会社のグループ登山をきっかけに、すっかり登山にハマってしまった主人公の波多さん。その後も六甲山の金鳥山、再度山、摩耶山、さらには北摂の中山連山、箕面の勝尾寺南山などへも足を延ばします。
下記の記事では、同じく『バリ山行』で描かれている他の登山コースについて解説しているので、興味のある方はぜひどうぞ。
次第に「バリ山行」に惹かれていく主人公
〝孤高のソロ登山者〟妻鹿さんが参加した会社のグループ登山で、プチバリエーション を体験したとき、その妻鹿さんが、いつも単独で「バリ山行」をしているという話を聞きます。その後、妻鹿さんのものと思われる登山記録サイトのアカウントを発見。登山道をはずれて、まったくでたらめなルートばかりを歩いている記録が毎週のようにアップされていました。
「バリ山行 再度山から西へ」
「バリ山行 水晶谷から杣谷川」
「バリ山行 蛇谷北山南側アタック」
……筆者は地図を広げて、これらがどんなルートなのか考えてみたのですが、妻鹿さんマニアックすぎ! というか、想像もできません!

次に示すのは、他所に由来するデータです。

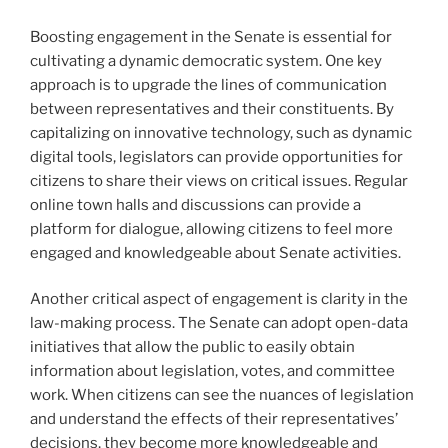
Boosting engagement in the Senate is essential for
cultivating a dynamic democratic system. One key
approach is to upgrade the lines of communication
between representatives and their constituents. By
capitalizing on innovative technology, such as dynamic
digital tools, legislators can provide opportunities for
citizens to share their views on critical issues. Regular
online town halls and discussions can provide a
platform for dialogue, allowing citizens to feel more
engaged and knowledgeable about Senate activities.
Another critical aspect of engagement is clarity in the
law-making process. The Senate can adopt open-data
initiatives that allow the public to easily obtain
information about legislation, votes, and committee
work. When citizens can see the nuances of legislation
and understand the effects of their representatives’
decisions, they become more knowledgeable and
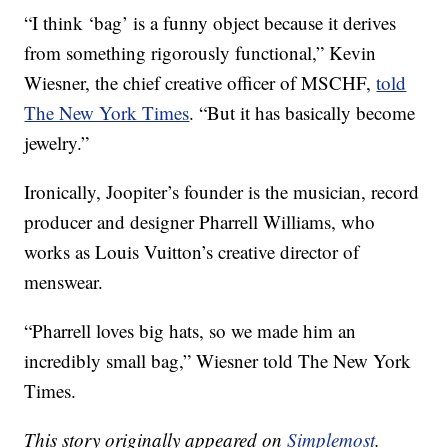
“I think ‘bag’ is a funny object because it derives
from something rigorously functional,” Kevin
Wiesner, the chief creative officer of MSCHF,
told
The New York Times
. “But it has basically become
jewelry.”
Ironically, Joopiter’s founder is the musician, record
producer and designer Pharrell Williams, who
works as Louis Vuitton’s creative director of
menswear.
“Pharrell loves big hats, so we made him an
incredibly small bag,” Wiesner told The New York
Times.
This story originally appeared on
Simplemost
.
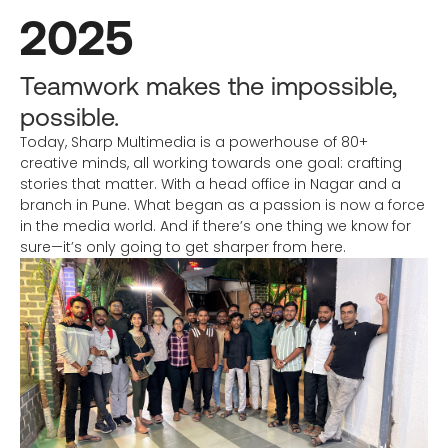
2025
Teamwork makes the impossible,
possible.
Today, Sharp Multimedia is a powerhouse of 80+
creative minds, all working towards one goal: crafting
stories that matter. With a head office in Nagar and a
branch in Pune. What began as a passion is now a force
in the media world. And if there’s one thing we know for
sure—it’s only going to get sharper from here.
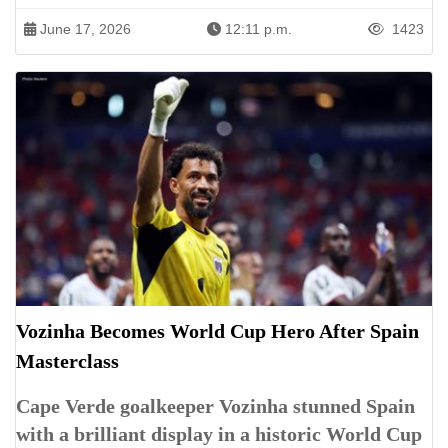
June 17, 2026
12:11 p.m.
1423
Vozinha Becomes World Cup Hero After Spain
Masterclass
Cape Verde goalkeeper Vozinha stunned Spain
with a brilliant display in a historic World Cup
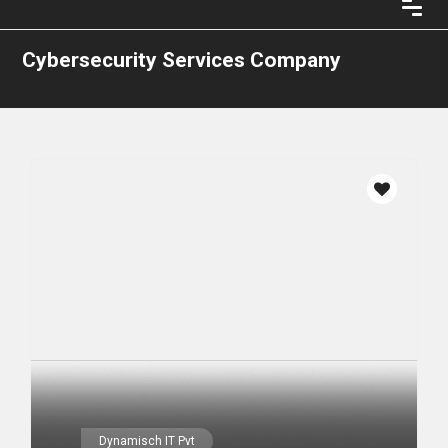
Cybersecurity Services Company
Dynamisch IT Pvt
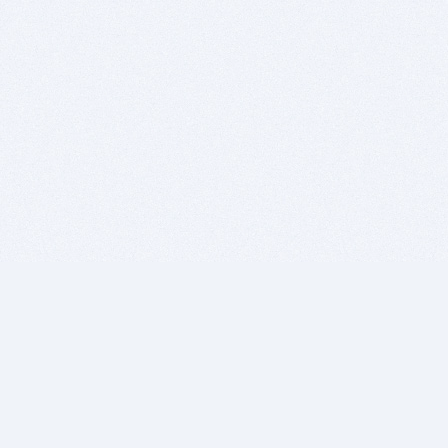
BITSDUJOUR IS FOR PEOPLE WHO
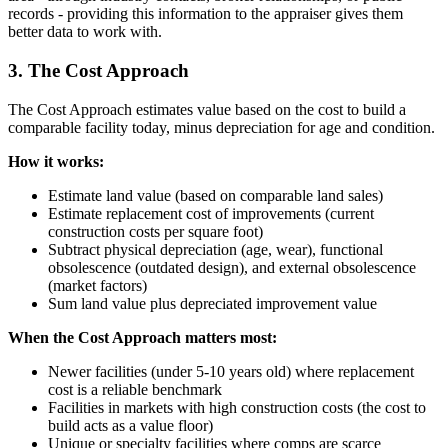
records - providing this information to the appraiser gives them
better data to work with.
3. The Cost Approach
The Cost Approach estimates value based on the cost to build a
comparable facility today, minus depreciation for age and condition.
How it works:
Estimate land value (based on comparable land sales)
Estimate replacement cost of improvements (current
construction costs per square foot)
Subtract physical depreciation (age, wear), functional
obsolescence (outdated design), and external obsolescence
(market factors)
Sum land value plus depreciated improvement value
When the Cost Approach matters most:
Newer facilities (under 5-10 years old) where replacement
cost is a reliable benchmark
Facilities in markets with high construction costs (the cost to
build acts as a value floor)
Unique or specialty facilities where comps are scarce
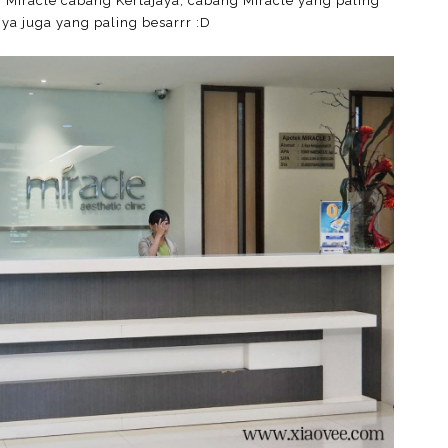
Miracle cabang Kertajaya, cabang Miracle yang paling
ya juga yang paling besarrr :D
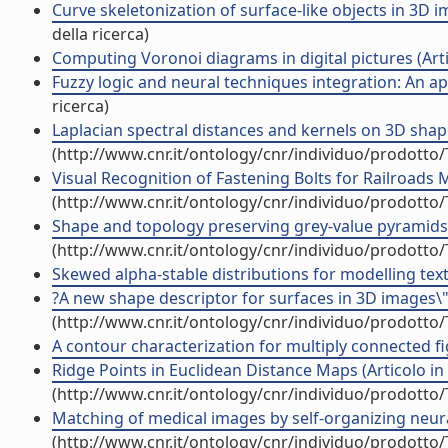
Curve skeletonization of surface-like objects in 3D im
della ricerca)
Computing Voronoi diagrams in digital pictures (Artic
Fuzzy logic and neural techniques integration: An app
ricerca)
Laplacian spectral distances and kernels on 3D shapes
(http://www.cnr.it/ontology/cnr/individuo/prodotto
Visual Recognition of Fastening Bolts for Railroads M
(http://www.cnr.it/ontology/cnr/individuo/prodotto
Shape and topology preserving grey-value pyramids fo
(http://www.cnr.it/ontology/cnr/individuo/prodotto
Skewed alpha-stable distributions for modelling textur
?A new shape descriptor for surfaces in 3D images\" (
(http://www.cnr.it/ontology/cnr/individuo/prodotto
A contour characterization for multiply connected figu
Ridge Points in Euclidean Distance Maps (Articolo in r
(http://www.cnr.it/ontology/cnr/individuo/prodotto
Matching of medical images by self-organizing neural
(http://www.cnr.it/ontology/cnr/individuo/prodotto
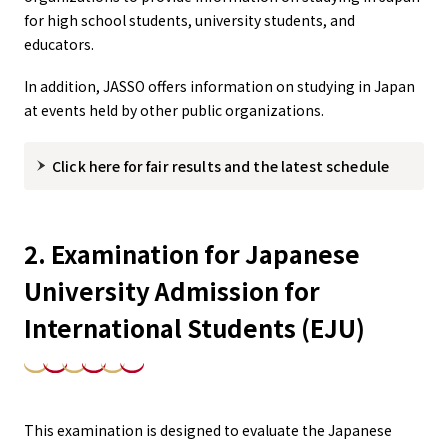
for high school students, university students, and
educators.
In addition, JASSO offers information on studying in Japan
at events held by other public organizations.
Click here for fair results and the latest schedule
2. Examination for Japanese
University Admission for
International Students (EJU)
This examination is designed to evaluate the Japanese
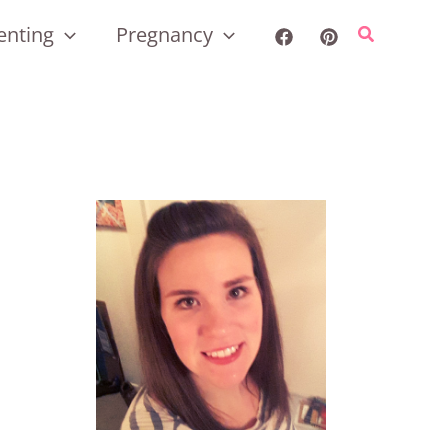
enting
Pregnancy
Search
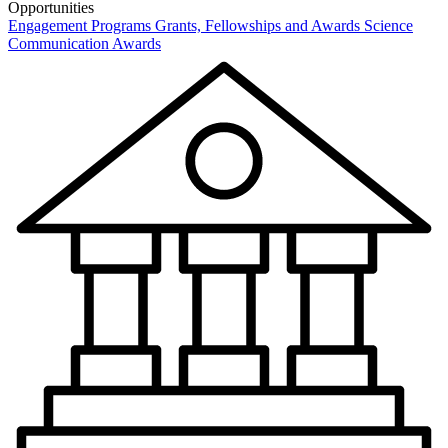
Opportunities
Engagement Programs
Grants, Fellowships and Awards
Science
Communication Awards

<バリエーションルート。バリルート。そんな言い方もするという。通常の登山道でない道を行く。破線ルートと呼ばれる熟練者向きの難易度の高いルートや廃道。そういう道やそこを行くことを指すという。「でも明確な定義は無いんじゃないかなぁ。ちょっと難しいルートでもバリエーションと言っちゃう人もいますし、逆に踏み跡も無くて、ルートにもなっていない沢沿いとか尾根伝いとか、地形図を見て、登れそうなところ、行けそうなところを進んでいく完全ルート無視の山行――」そんなものを含めて指すこともあるという。
「でも、そういうのっていいんですか?」ただでさえ遭難事故の多い登山で、自ら進んで事故を引き起こすようなことをしていいのだろうか。

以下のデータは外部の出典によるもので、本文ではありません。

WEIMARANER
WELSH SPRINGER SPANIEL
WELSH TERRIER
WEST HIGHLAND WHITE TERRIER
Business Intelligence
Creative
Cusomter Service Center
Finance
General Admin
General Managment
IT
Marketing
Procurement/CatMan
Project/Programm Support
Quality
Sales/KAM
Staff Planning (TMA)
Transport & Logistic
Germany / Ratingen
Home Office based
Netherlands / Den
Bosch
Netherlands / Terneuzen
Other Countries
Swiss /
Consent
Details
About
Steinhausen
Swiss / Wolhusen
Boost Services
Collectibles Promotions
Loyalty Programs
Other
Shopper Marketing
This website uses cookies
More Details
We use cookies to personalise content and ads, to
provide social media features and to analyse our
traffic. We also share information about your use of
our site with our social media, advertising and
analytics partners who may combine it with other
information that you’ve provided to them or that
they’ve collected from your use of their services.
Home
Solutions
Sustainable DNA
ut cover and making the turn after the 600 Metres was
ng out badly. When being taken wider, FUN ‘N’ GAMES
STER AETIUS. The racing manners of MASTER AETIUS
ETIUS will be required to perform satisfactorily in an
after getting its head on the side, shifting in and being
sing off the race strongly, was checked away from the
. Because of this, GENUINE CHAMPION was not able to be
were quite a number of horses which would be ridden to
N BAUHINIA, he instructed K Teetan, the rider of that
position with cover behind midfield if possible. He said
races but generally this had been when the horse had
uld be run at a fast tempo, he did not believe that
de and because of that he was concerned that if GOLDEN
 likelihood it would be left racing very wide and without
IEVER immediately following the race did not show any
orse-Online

「あかんよ」頭の上で声がして振り向くと、古い大判のA1図面を抱えた松浦さんが立っていた。>
「登山道じゃないところを歩くなんてダメ」と考える人がいるということについては、「まぁそうだろうな」とは思います。
いわゆる〝ハイカー〟と、〝山ヤ〟の差がそこで、登山道だけを歩く人たちをハイカー、登山道のないところも対象にしているのが〝山ヤ〟と認識しています。
さて、妻鹿さんの「バリ山行」が気になってしかたがない波多さんですが、その頃、会社の経営状況が悪化。土日に出勤しなければならないことも多くなり、振休の平日に一人で山に登ることが多くなっていきます。山を歩いていても、仕事のことが頭から離れず、突然リストラに遭った前の職場のことも思い出して、最初の登山のときのような爽快感を覚えることもなくなっていました。

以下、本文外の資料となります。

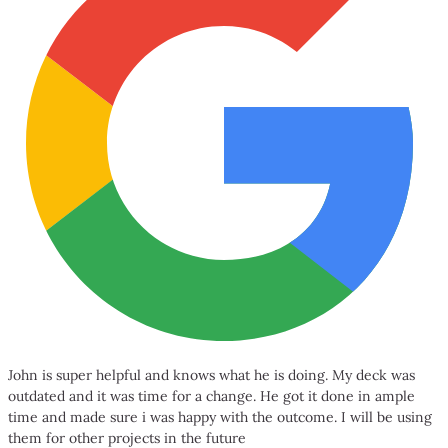
John is super helpful and knows what he is doing. My deck was
outdated and it was time for a change. He got it done in ample
time and made sure i was happy with the outcome. I will be using
them for other projects in the future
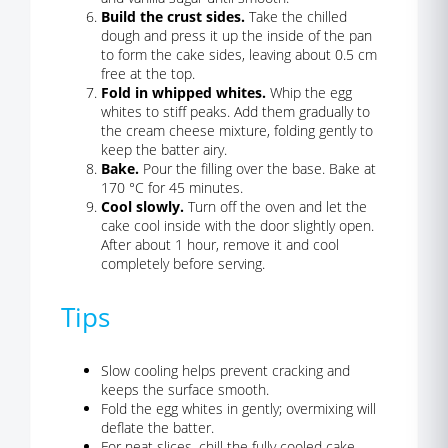
Build the crust sides.
Take the chilled
dough and press it up the inside of the pan
to form the cake sides, leaving about 0.5 cm
free at the top.
Fold in whipped whites.
Whip the egg
whites to stiff peaks. Add them gradually to
the cream cheese mixture, folding gently to
keep the batter airy.
Bake.
Pour the filling over the base. Bake at
170 °C for 45 minutes.
Cool slowly.
Turn off the oven and let the
cake cool inside with the door slightly open.
After about 1 hour, remove it and cool
completely before serving.
Tips
Slow cooling helps prevent cracking and
keeps the surface smooth.
Fold the egg whites in gently; overmixing will
deflate the batter.
For neat slices, chill the fully cooled cake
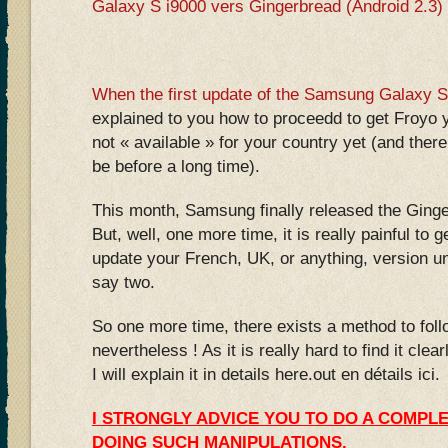
Galaxy S i9000 vers Gingerbread (Android 2.3)
When the first update of the Samsung Galaxy S
explained to you how to proceedd to get Froyo y
not « available » for your country yet (and ther
be before a long time).
This month, Samsung finally released the Gin
But, well, one more time, it is really painful to g
update your French, UK, or anything, version unt
say two.
So one more time, there exists a method to fol
nevertheless ! As it is really hard to find it clea
I will explain it in details here.out en détails ici.
I STRONGLY ADVICE YOU TO DO A COMPL
DOING SUCH MANIPULATIONS.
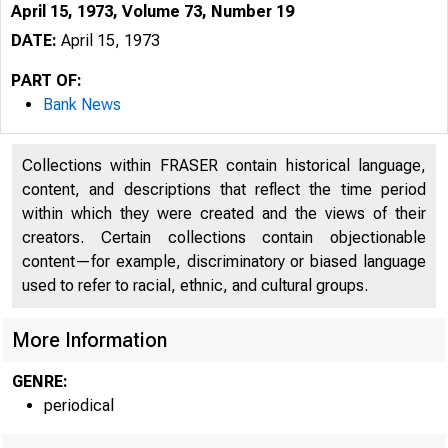
April 15, 1973, Volume 73, Number 19
DATE:
April 15, 1973
PART OF:
Bank News
Collections within FRASER contain historical language,
content, and descriptions that reflect the time period
within which they were created and the views of their
creators. Certain collections contain objectionable
content—for example, discriminatory or biased language
used to refer to racial, ethnic, and cultural groups.
More Information
GENRE:
periodical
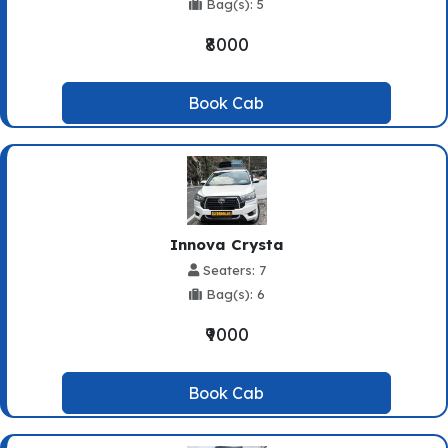
Bag(s): 5
₹8000
Book Cab
Innova Crysta
Seaters: 7
Bag(s): 6
₹9000
Book Cab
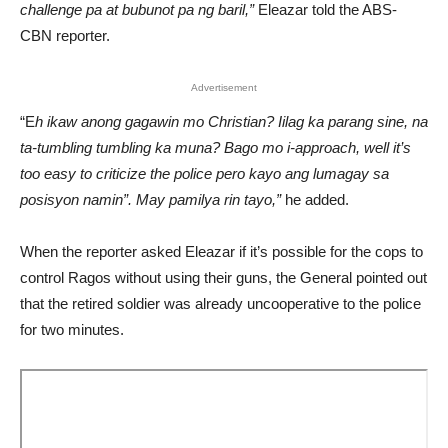
challenge pa at bubunot pa ng baril,”
Eleazar told the ABS-
CBN reporter.
Advertisement
“E
h ikaw anong gagawin mo Christian? Iilag ka parang sine, na
ta-tumbling tumbling ka muna? Bago mo i-approach, well it’s
too easy to criticize the police pero kayo ang lumagay sa
posisyon namin”. May pamilya rin tayo,”
he added.
When the reporter asked Eleazar if it’s possible for the cops to
control Ragos without using their guns, the General pointed out
that the retired soldier was already uncooperative to the police
for two minutes.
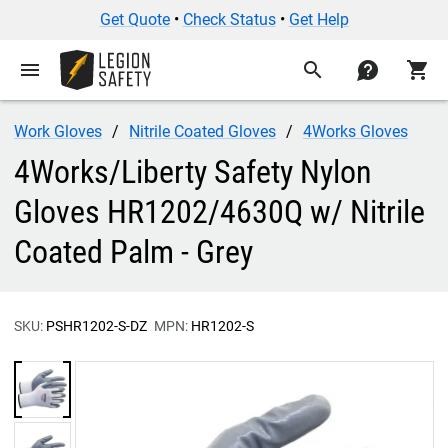
Get Quote
•
Check Status
•
Get Help
menu
search
contact
shopping_cart
Work Gloves
Nitrile Coated Gloves
4Works Gloves
4Works/Liberty Safety Nylon
Gloves HR1202/4630Q w/ Nitrile
Coated Palm - Grey
SKU:
PSHR1202-S-DZ
MPN:
HR1202-S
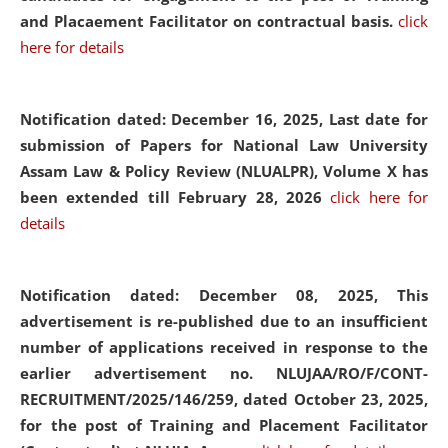
and Placaement Facilitator on contractual basis.
click
here for details
Notification dated: December 16, 2025, Last date for
submission of Papers for National Law University
Assam Law & Policy Review (NLUALPR), Volume X has
been extended till February 28, 2026
click here for
details
Notification dated: December 08, 2025,
This
advertisement is re-published due to an insufficient
number of applications received in response to the
earlier advertisement no. NLUJAA/RO/F/CONT-
RECRUITMENT/2025/146/259, dated October 23, 2025,
for the post of Training and Placement Facilitator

そんな中、業務で妻鹿さんと関わることになり、社内の不穏な空気などまったく気にせず、職人肌で飄々と仕事をこなす姿に、ほかの人とは違う何かを感じます。
現場からの帰途、クルマの中で「バリに連れて行ってもらえませんか」と切り出します。
「ダメ、ダメ、危ないよ」といったんは断られるのですが、妻鹿さんのおかげで現場のトラブルが解決し、ほっとしたタイミングで、「じゃあ、一回行ってみる?」と、念願のバリ山行に連れて行ってもらえることになりました。
死亡事故も多発する危険な沢へ
妻鹿さんが選んだコースは、
「西山谷から天狗岩、そこから適当に東に進んで芦屋川」というもの。
山の斜面を切り開いて宅地開発が行われた住宅街の一番奥から山上へ突き上げる「西山谷」を登り、その東隣に伸びる「天狗岩南尾根」の上部にある天狗岩まではなんとなく想像がつくので、紹介してみます。(あくまで筆者の想像です)
二人は、駅から山の取り付きまではバスを利用します。駅から歩くと1時間くらいかかるので、筆者もこの山域に入るときはだいだいバス利用になります。
西山谷の取り付きは、以前はもっと踏み跡がしっかりしていたと思うのですが、近年歩く人が少なくなったのか、わかりにくくなってました。
そして、堰堤を超えると、いきなり小滝が現れます。
そのときによるのですが、筆者が遡行したときはまぁまぁの水量で、小さな滝もそれなりの迫力でした。
妻鹿さんと波多さんは、最初の堰堤を超えたあたりで、登山装備を整えます。
ヘルメットを被り、靴にはチェーンスパイクをつけます。
妻鹿さんは、ピッケルとストックのハーフ、「ピックステッキ」というものも持っています。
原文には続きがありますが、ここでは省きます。